I’ve been spending a signficant amount of time developing and playing with PowerShell for Azure Functions since they were V1 and they were not as good as they could have been.
Fortunately they have been in V2 for quite some time and went to General Availability as of Ignite in November ‘19. This means that they can “officially” be used for production workloads with official support.
Drawing a distinction between other Azure Offerings
So my initial reaction when I started playing with PowerShell in Azure Functions was that they were so much nicer to work with than Azure Automation but the more I played with them, the more I realisd that they were NOT a direct replacement but an accompaniment.
Azure Automation is still very useful for automation and long running tasks such as reports and Azure Functions really shine when you want event driven actions.
Event Driven - Say What?!
Events in Azure can mean a number of things and 9 times out of 10 the first Azure Function you will create is an HTTP trigger which is a manual interaction. As you delve deeper you start seeing situations where event driven is at the forefront of what you want to react to.
Azure Key Vault Secret monitoring. This has been in private preview for a while and is still in public preview (Read the docs here).
Key Vault integration with Event Grid is currently in preview. It allows users to be notified when the status of a secret stored in key vault has changed. A status change is defined as a secret that is about to expire (within 30 days of expiration), a secret that has expired, or a secret that has a new version available. Notifications for all three secret types (key, certificate, and secret) are supported.
With access to the private preview I setup a test Key Vault with some secrets that had various expiry dates.

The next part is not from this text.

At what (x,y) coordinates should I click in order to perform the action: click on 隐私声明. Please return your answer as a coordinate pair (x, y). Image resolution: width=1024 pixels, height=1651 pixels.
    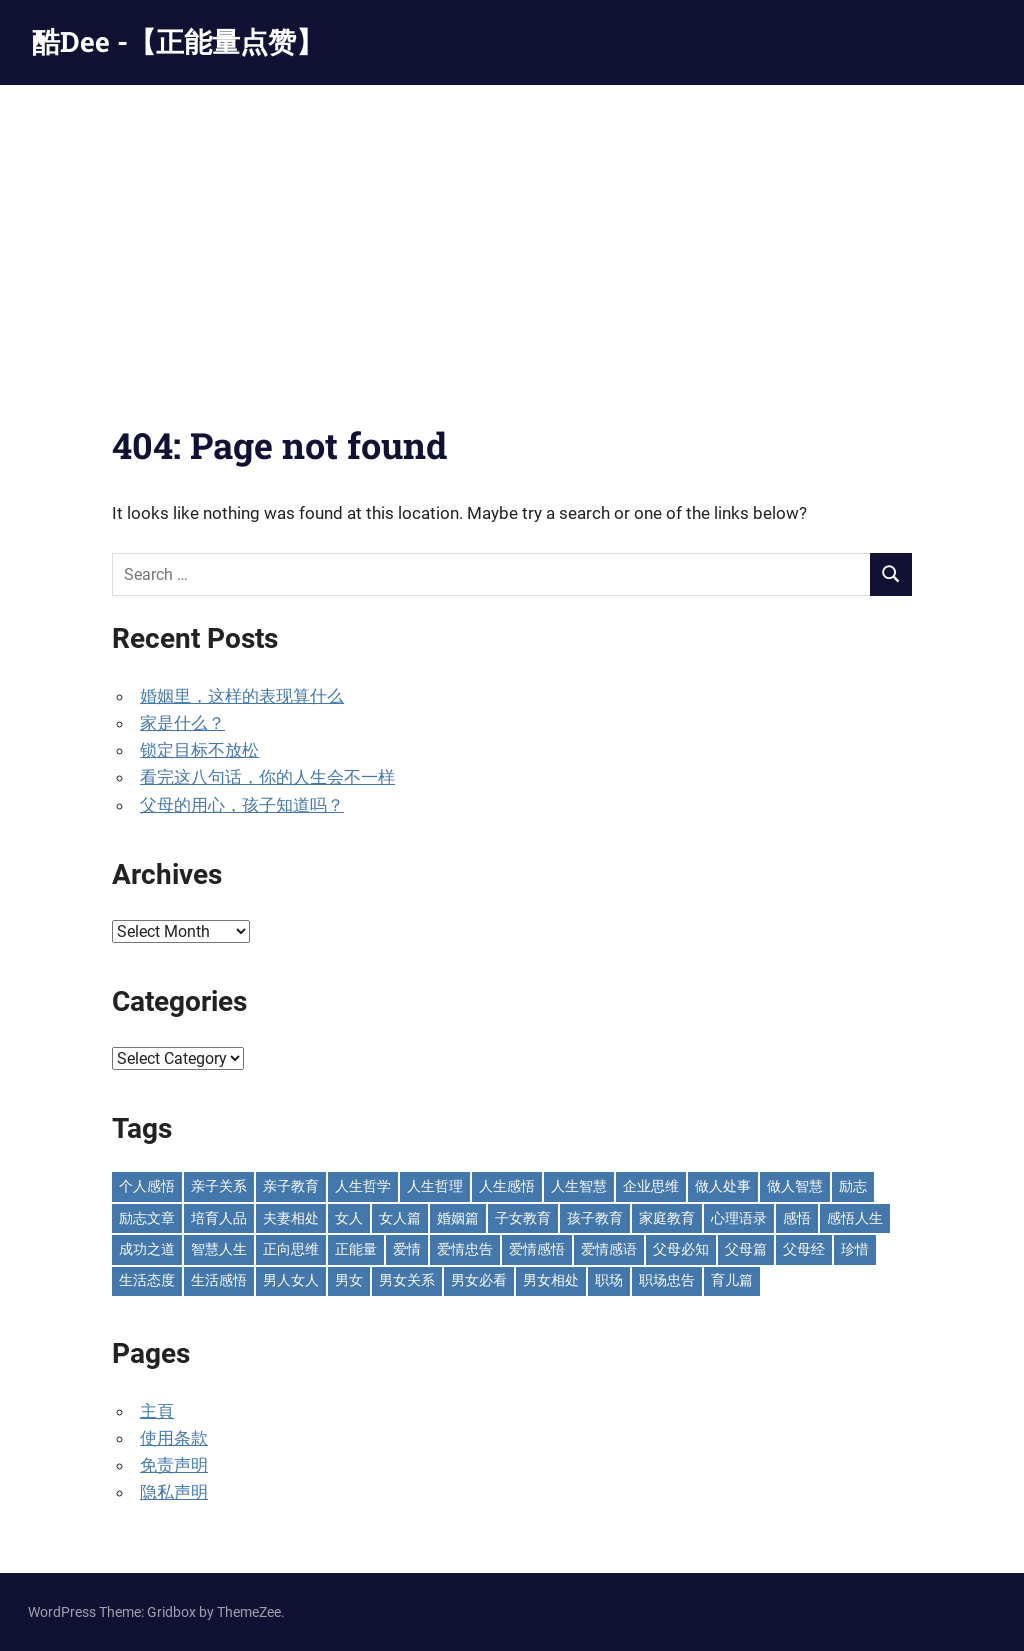     Looking at the image, I should click on (174, 1492).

When the secrets approached expiry there was an event posted to Event Grid. I created an Azure Function which subscribed to this event and sent a notification to Slack to notify that there was a secret about to expire.
The initial evolution of this was to trigger an Azure DevOps pipeline and renew a Let’s Encrypt certificate then release a product in a staging environment with an automatically updated certificate.
Integration With Other Azure Services
Azure Functions has first class support for integration with other services and at time of writing this there are numerous triggers and bindings that can be utilised as part of an Azure Functions. List can be found here and the number of services are growing.
This means that you can be reactive to any events that are raisd from your infrastructure in Azure.
- An Azure IaaS VM is created Event can trigger a Function to automatically tag that VM
- Someone adds an image to blob storage. Azure Function is triggered and uploads that image to congnitive services API and reports back on sentiment analysis for a face in the image.
The options are astounding.
In my humble, and often incorrect, opinion I think that Azure Functions with PowerShell is a match made in heaven for Ops people. Being able to setup automation that automatically reacts to events raised in such a seameless way opens up a new world of managing infrastructure at scale and the cost is pennies.
I will follow this post up with some additional content around lessons learned and developing Az Functions that hopefully you will get some use out of.